• What to do:
Search the data for the string "tick", and report each line where it is found.

• Supplied information:
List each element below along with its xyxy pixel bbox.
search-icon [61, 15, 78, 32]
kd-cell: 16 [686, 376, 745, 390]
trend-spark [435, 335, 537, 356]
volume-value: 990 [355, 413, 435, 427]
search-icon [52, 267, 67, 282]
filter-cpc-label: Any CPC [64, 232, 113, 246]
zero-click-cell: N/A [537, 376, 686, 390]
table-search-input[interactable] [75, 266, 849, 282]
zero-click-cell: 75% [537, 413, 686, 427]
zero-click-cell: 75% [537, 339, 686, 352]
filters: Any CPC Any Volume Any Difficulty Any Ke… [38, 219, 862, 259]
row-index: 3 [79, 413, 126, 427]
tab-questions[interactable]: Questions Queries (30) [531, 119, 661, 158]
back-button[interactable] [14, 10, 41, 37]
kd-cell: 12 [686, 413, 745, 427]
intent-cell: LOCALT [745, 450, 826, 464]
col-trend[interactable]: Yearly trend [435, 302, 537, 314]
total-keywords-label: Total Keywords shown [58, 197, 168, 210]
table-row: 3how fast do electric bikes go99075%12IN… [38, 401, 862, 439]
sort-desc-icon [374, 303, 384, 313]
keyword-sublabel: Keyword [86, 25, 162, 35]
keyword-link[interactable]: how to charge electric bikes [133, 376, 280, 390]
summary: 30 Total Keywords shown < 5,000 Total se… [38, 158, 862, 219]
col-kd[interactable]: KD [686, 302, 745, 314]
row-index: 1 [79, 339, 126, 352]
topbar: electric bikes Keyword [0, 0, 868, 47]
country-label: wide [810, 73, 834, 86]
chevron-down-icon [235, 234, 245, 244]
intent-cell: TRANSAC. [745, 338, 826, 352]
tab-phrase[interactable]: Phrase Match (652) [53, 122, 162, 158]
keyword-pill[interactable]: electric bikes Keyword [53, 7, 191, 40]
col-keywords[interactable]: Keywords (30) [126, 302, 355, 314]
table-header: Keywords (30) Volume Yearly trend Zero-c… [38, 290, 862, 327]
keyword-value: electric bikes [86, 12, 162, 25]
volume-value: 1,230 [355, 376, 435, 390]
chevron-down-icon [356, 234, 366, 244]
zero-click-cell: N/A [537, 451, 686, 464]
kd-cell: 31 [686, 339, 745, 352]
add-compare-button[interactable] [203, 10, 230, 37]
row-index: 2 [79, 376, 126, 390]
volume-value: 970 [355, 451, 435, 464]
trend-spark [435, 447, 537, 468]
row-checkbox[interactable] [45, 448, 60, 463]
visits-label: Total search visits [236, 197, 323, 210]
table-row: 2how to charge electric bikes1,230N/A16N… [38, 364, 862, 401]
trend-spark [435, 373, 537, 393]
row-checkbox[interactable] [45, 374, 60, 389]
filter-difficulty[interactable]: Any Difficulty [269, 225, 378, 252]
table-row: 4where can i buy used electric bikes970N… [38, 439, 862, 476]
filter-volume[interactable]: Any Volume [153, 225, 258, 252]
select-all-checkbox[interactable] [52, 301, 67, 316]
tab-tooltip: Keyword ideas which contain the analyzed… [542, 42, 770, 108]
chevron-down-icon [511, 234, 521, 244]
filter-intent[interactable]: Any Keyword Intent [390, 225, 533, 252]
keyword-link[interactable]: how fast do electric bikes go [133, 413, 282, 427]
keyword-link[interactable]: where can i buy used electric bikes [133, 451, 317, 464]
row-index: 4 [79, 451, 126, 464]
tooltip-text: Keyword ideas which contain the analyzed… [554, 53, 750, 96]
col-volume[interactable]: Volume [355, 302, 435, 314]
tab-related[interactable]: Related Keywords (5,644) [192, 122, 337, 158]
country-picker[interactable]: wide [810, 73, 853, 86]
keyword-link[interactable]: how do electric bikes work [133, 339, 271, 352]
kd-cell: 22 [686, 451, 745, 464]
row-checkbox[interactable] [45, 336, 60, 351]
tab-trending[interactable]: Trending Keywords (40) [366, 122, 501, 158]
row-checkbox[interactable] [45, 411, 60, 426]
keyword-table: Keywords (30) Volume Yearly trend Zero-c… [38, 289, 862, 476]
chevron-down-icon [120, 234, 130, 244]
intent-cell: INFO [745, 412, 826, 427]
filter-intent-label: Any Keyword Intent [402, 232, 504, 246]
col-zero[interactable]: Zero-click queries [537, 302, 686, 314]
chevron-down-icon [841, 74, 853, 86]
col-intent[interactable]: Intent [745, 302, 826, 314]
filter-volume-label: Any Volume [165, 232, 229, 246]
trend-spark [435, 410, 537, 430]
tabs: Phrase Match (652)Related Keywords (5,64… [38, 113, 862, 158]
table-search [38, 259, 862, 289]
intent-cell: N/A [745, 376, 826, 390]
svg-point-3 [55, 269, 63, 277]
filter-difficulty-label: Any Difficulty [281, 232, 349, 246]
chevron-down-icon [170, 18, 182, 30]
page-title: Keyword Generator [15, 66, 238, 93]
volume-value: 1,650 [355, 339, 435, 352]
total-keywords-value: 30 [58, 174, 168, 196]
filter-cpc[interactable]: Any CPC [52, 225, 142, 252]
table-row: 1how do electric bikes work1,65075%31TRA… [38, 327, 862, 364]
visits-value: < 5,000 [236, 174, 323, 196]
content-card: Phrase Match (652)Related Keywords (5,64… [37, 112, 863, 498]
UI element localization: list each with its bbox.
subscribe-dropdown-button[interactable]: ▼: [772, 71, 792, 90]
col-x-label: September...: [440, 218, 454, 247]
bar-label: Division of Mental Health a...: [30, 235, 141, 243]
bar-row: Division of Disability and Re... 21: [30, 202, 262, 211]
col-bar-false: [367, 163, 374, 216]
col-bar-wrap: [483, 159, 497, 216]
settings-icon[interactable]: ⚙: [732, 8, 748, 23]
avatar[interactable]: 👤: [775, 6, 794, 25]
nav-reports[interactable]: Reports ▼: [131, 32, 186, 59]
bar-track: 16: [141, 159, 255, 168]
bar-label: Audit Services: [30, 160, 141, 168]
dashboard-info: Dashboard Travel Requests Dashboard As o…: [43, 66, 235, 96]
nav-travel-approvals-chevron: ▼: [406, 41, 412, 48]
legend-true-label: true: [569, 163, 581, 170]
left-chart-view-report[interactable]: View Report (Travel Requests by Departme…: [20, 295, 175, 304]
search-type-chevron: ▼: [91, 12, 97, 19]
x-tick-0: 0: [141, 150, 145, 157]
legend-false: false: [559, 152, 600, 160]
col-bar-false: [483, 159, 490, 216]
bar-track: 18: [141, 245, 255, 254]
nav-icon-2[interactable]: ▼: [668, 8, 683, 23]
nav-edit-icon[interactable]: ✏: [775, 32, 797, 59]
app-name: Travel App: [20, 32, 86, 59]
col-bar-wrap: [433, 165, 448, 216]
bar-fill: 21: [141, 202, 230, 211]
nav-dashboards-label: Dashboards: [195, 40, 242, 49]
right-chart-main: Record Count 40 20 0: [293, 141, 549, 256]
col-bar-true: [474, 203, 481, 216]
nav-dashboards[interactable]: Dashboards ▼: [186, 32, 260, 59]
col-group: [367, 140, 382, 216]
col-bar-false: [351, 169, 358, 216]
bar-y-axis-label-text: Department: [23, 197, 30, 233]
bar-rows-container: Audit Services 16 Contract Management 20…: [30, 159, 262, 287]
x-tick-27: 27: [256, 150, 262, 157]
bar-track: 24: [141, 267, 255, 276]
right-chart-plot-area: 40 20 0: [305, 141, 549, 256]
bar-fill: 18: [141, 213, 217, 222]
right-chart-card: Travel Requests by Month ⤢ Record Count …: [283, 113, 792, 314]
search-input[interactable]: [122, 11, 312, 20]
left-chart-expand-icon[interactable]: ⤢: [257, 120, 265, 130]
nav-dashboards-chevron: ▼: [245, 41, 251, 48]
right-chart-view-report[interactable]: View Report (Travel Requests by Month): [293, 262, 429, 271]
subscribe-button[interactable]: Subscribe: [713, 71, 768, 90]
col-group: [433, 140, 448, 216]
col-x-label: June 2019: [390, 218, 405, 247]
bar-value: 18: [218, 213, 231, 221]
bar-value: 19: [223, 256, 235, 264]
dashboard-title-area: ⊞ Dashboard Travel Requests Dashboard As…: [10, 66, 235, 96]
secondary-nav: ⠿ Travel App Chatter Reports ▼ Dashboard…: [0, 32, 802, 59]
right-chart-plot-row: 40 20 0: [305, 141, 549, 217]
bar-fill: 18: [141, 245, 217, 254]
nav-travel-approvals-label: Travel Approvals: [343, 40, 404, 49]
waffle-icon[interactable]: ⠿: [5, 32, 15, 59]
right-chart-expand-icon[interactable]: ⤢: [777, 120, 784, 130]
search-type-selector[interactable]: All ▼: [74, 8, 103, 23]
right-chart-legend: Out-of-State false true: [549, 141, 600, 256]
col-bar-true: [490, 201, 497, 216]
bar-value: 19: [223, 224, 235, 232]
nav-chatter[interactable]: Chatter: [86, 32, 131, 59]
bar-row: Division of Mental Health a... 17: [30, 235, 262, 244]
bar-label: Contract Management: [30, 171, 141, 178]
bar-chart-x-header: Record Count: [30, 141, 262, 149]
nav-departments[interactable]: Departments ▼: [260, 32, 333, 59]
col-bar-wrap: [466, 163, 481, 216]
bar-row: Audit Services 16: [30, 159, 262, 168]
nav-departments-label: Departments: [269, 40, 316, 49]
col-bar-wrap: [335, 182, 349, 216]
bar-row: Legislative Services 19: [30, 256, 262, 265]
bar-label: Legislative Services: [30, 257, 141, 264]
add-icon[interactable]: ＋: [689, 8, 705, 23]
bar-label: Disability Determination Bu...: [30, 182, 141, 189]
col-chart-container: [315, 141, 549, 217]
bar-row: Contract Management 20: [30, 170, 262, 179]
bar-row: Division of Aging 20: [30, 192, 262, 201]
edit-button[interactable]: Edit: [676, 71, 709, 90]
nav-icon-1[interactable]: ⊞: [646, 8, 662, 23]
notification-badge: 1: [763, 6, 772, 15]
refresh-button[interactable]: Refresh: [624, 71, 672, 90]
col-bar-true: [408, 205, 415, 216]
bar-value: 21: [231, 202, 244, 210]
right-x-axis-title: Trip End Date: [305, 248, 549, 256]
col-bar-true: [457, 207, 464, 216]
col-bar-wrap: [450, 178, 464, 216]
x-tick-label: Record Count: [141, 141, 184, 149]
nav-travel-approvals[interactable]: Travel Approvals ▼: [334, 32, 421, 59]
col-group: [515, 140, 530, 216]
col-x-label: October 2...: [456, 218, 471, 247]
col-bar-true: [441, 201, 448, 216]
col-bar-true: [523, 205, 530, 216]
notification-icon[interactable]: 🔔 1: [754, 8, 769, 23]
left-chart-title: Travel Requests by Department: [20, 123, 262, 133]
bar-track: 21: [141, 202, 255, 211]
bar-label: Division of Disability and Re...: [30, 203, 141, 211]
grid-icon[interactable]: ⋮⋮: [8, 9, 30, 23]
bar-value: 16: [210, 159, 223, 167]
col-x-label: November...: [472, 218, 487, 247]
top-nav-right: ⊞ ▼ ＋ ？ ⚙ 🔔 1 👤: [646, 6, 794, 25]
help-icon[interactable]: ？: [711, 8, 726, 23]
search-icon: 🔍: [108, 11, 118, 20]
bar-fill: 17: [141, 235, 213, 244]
==
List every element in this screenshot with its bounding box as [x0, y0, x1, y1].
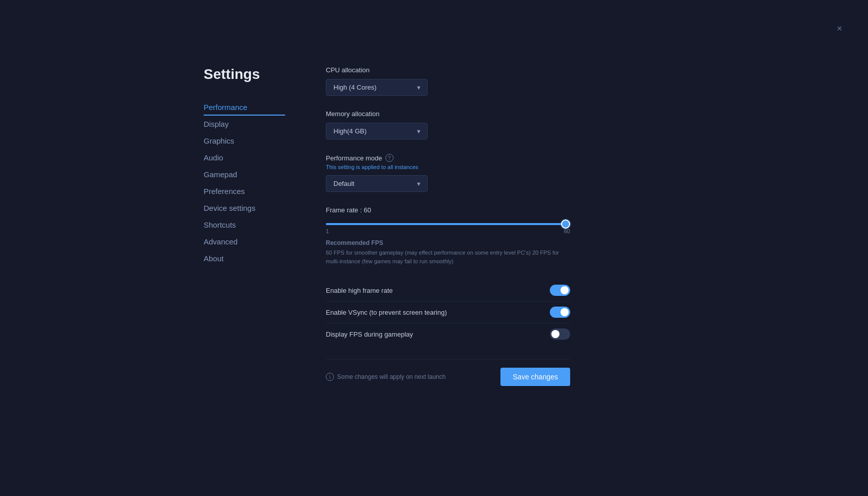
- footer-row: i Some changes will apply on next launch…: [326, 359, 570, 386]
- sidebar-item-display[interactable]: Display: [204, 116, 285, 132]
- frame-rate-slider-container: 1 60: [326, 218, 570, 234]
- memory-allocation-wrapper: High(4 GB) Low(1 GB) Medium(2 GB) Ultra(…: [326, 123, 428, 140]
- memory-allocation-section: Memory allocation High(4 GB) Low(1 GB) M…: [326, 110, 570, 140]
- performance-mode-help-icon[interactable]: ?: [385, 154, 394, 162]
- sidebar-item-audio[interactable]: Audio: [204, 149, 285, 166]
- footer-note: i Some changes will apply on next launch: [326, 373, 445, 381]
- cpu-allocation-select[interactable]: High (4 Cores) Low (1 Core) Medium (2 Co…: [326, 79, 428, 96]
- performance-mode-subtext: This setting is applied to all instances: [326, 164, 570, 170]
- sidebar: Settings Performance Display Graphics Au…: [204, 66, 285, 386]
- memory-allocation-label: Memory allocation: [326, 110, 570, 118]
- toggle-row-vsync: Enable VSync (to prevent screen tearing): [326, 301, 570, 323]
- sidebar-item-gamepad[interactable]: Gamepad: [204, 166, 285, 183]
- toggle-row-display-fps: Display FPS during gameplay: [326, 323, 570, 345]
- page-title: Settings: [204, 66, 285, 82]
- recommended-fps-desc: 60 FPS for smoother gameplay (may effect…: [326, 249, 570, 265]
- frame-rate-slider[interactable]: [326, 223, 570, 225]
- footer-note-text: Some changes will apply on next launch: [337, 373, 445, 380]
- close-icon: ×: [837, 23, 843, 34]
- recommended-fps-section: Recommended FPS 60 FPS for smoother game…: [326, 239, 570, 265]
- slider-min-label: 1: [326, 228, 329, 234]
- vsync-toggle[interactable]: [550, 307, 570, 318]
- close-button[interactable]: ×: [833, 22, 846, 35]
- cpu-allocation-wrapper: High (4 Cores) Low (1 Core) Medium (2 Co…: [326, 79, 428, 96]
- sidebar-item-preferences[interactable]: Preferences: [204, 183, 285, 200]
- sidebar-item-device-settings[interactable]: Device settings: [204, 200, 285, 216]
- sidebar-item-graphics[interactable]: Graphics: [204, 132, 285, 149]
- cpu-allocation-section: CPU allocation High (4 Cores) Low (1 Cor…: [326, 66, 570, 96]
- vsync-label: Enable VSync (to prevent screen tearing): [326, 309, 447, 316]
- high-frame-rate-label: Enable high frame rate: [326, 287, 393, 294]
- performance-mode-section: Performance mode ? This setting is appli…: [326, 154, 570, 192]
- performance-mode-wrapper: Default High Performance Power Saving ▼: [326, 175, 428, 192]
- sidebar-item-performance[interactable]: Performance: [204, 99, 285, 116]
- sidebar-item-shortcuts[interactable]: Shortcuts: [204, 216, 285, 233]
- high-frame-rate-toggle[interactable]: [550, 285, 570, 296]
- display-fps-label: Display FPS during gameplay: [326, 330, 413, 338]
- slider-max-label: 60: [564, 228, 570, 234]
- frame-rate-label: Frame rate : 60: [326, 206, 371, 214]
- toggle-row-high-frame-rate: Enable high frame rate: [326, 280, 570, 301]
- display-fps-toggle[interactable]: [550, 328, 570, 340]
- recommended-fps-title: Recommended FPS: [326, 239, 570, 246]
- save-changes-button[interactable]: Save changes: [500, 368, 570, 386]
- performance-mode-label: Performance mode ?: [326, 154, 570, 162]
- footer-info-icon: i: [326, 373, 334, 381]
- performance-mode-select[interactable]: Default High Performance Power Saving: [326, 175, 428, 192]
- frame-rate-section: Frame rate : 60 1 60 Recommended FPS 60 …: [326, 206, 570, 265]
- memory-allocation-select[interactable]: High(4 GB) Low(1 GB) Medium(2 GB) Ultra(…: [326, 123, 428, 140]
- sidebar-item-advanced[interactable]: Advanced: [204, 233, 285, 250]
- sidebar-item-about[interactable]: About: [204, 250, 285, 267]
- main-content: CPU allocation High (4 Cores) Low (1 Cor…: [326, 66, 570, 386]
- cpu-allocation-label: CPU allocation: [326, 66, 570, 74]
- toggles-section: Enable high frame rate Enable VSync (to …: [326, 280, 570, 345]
* * *
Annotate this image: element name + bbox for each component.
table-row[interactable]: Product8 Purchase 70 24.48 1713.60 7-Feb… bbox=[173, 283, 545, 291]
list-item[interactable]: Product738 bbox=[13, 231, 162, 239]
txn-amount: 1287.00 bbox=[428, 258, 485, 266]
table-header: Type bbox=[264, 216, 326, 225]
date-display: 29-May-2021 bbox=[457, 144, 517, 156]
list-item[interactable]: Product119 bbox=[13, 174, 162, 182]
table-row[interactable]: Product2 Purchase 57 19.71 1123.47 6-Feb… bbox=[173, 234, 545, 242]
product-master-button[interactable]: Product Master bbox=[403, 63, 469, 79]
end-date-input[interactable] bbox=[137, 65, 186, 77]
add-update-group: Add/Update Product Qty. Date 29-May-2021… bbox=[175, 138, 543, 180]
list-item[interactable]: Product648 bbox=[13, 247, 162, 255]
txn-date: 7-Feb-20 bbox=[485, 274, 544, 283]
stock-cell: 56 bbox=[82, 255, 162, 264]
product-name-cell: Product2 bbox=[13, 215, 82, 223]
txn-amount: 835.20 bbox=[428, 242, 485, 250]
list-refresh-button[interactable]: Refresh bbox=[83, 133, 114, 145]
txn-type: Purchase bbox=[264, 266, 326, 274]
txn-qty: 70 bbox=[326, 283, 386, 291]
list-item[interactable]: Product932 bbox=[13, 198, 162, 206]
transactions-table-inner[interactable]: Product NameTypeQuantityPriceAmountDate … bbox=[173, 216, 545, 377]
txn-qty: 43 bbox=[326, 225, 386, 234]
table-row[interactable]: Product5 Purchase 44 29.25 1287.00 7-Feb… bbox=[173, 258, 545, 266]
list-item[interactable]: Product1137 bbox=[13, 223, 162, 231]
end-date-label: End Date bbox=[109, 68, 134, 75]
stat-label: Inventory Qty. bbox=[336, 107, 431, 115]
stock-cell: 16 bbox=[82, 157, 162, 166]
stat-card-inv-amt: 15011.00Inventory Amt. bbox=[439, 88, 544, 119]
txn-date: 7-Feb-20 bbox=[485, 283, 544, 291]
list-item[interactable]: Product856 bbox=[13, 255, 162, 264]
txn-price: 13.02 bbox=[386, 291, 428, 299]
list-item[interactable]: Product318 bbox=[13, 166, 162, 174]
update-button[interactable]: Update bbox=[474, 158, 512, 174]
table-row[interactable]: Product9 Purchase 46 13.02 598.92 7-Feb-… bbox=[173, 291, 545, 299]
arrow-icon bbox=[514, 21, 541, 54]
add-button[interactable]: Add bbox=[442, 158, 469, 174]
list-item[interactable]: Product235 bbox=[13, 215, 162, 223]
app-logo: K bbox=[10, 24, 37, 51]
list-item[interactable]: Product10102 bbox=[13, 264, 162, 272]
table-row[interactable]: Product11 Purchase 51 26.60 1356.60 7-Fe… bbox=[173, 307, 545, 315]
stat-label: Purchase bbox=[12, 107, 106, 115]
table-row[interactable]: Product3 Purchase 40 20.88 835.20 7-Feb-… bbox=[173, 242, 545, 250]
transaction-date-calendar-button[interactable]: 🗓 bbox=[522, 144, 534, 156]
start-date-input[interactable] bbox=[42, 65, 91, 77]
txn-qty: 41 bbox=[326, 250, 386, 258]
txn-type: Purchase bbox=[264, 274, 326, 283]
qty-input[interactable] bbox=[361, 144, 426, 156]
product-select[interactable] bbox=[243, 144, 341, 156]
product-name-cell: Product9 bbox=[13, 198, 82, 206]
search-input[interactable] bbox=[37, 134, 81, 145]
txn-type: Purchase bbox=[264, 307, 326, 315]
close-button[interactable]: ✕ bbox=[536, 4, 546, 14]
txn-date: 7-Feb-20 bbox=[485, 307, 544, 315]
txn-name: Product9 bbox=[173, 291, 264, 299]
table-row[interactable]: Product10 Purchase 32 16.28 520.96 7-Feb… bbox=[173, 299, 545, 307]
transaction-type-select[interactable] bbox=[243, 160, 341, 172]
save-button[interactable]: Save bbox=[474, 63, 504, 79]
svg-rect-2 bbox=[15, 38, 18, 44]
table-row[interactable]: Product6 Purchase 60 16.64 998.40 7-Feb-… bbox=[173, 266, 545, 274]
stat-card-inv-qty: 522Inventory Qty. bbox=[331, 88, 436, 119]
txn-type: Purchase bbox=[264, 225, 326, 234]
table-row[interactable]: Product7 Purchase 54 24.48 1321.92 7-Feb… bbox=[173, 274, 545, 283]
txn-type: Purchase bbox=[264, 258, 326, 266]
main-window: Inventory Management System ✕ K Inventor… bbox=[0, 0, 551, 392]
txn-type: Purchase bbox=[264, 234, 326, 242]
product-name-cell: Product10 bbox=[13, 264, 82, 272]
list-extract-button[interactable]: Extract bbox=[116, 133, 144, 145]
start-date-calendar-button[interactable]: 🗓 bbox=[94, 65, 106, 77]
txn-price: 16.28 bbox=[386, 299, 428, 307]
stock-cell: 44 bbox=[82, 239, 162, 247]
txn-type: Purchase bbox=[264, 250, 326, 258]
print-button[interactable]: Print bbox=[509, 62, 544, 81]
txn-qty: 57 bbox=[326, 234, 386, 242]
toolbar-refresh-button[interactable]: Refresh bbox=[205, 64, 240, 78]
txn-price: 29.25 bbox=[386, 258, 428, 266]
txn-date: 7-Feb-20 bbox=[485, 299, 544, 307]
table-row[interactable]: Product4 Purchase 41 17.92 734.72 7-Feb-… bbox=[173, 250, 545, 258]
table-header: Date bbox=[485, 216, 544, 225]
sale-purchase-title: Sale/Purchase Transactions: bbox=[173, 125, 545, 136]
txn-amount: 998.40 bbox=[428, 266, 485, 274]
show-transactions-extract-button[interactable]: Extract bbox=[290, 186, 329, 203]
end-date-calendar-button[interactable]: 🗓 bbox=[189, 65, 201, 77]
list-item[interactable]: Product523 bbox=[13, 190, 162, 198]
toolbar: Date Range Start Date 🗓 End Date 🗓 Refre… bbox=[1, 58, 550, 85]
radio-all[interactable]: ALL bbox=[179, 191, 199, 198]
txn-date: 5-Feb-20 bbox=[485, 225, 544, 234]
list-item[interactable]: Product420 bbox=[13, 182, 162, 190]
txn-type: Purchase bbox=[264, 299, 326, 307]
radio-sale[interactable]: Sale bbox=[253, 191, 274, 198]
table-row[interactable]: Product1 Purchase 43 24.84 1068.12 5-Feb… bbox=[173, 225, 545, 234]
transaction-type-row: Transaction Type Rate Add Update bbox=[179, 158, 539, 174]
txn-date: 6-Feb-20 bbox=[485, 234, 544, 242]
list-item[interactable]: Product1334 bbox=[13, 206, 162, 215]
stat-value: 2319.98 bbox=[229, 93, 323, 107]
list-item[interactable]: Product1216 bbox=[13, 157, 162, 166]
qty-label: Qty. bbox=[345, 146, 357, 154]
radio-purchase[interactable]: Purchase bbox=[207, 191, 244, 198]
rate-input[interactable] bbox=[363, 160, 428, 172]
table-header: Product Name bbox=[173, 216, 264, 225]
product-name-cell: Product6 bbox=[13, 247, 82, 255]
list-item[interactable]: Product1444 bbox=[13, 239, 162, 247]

• Problem solution:
x-tick-0: 0: [141, 150, 145, 157]
x-tick-27: 27: [256, 150, 262, 157]
x-tick-label: Record Count: [141, 141, 184, 149]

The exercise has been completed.